Question

Show that ${{n}^{2}}-1$ is divisible by 8. If n is an odd positive integer.

Answer 1

Hint:Given it is an odd integer. Find the general form of odd integer. Then find the way to substitute that into a given expression. Then solve the expression to conclude it is divisible by 8. For that you need to prove that the given expression is a multiple of 8. So, we need to convert the given expression into the form of 8k.

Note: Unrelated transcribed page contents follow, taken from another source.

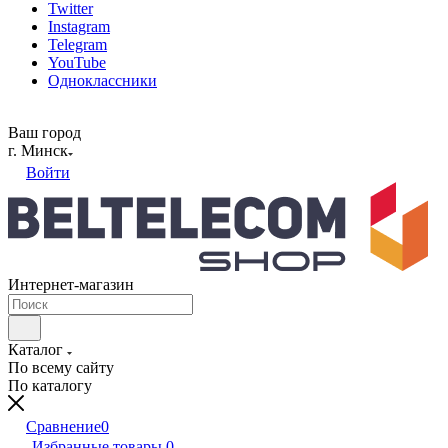
Twitter
Instagram
Telegram
YouTube
Одноклассники
Ваш город
г. Минск
Войти
Интернет-магазин
Каталог
По всему сайту
По каталогу
Сравнение
0
Избранные товары
0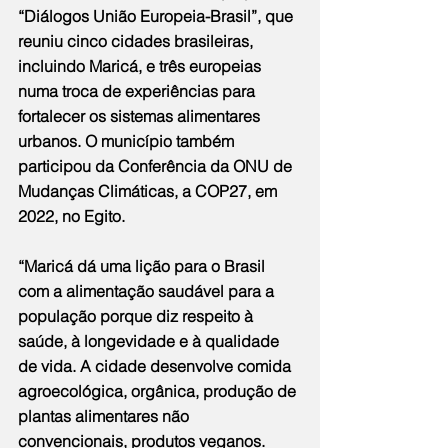
“Diálogos União Europeia-Brasil”, que 
reuniu cinco cidades brasileiras, 
incluindo Maricá, e três europeias 
numa troca de experiências para 
fortalecer os sistemas alimentares 
urbanos. O município também 
participou da Conferência da ONU de 
Mudanças Climáticas, a COP27, em 
2022, no Egito.
“Maricá dá uma lição para o Brasil 
com a alimentação saudável para a 
população porque diz respeito à 
saúde, à longevidade e à qualidade 
de vida. A cidade desenvolve comida 
agroecológica, orgânica, produção de 
plantas alimentares não 
convencionais, produtos veganos. 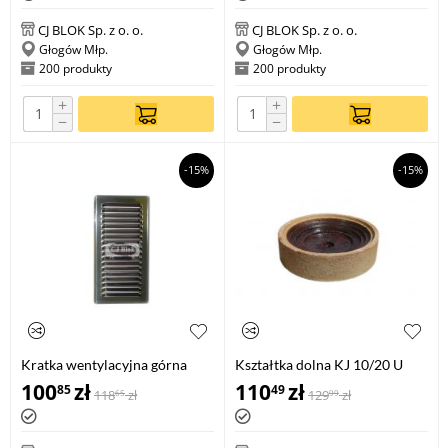
CJ BLOK Sp. z o. o.
CJ BLOK Sp. z o. o.
Głogów Młp.
Głogów Młp.
200 produkty
200 produkty
+
+
−
−
-15%
-15%
Kratka wentylacyjna górna
Kształtka dolna KJ 10/20 U
100
zł
110
zł
85
49
118
zł
129
zł
65
99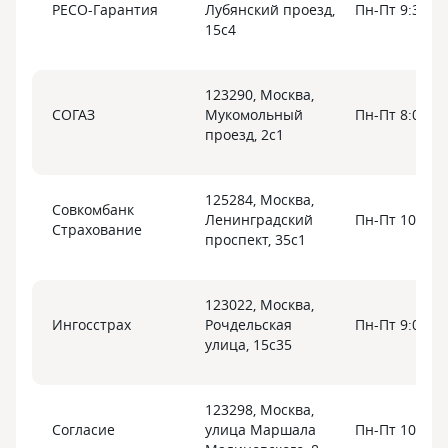
РЕСО-Гарантия
Лубянский проезд,
Пн-Пт 9:30-20
15с4
123290, Москва,
СОГАЗ
Мукомольный
Пн-Пт 8:00-20
проезд, 2с1
125284, Москва,
Совкомбанк
Ленинградский
Пн-Пт 10:00-
Страхование
проспект, 35с1
123022, Москва,
Ингосстрах
Рочдельская
Пн-Пт 9:00-20
улица, 15с35
123298, Москва,
Согласие
улица Маршала
Пн-Пт 10:00-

Complete step-by-step answer:
Odd number: A number which is not divisible by 2 is called an odd number.
Even number: A number which is divisible by 2 is called an even number.
When a number is divided by 2 there are 2 possibilities for remainder either 0 or 1. So, we can if the remainder is 0 then it is an even number. Given in the question n is an odd number. So, the remaining possibility is the remainder being 1. So, an odd number can be written as: $\text{n}\ =\ 2\text{Q+}1$.
By above condition we can write our ‘n’ in question as $2\text{Q+}1$.
Given expression is the question for which we need to check divisibility is given by (in terms of n): ${{n}^{2}}-1$
By substituting the value of n into this, we get ${{\left( 2\text{Q+}1 \right)}^{2}}-1$
By using general algebraic identity: ${{\left( a+b \right)}^{2}}\ =\ {{a}^{2}}+2ab+{{b}^{2}}$ we get $\ 4{{\text{Q}}^{2}}+4\text{Q}+1-1$
By simplifying the above expression, we get the $4\text{Q}\left( \text{Q+}1 \right)$.
So, there are 2 consecutive numbers $\text{Q,}\ \text{Q+}1$. So, one of them must be even. So, $\left( \text{Q} \right)\left( \text{Q+}1 \right)$is divisible by 2. So, we can write $\left( \text{Q} \right)\left( \text{Q+}1 \right)\ =\ 2K$.
So, the expressions become: $\ 4\left( 2K \right)\ =\ 8K$
So, it is multiple of 8.
Hence, we proved ${{n}^{2}}-1$ is divisible by 8 if n is odd.

Note: Whenever you have 2 consecutive numbers one of them is divisible by 2. Similarly, if we have 3 consecutive numbers then one of them is divisible by 3.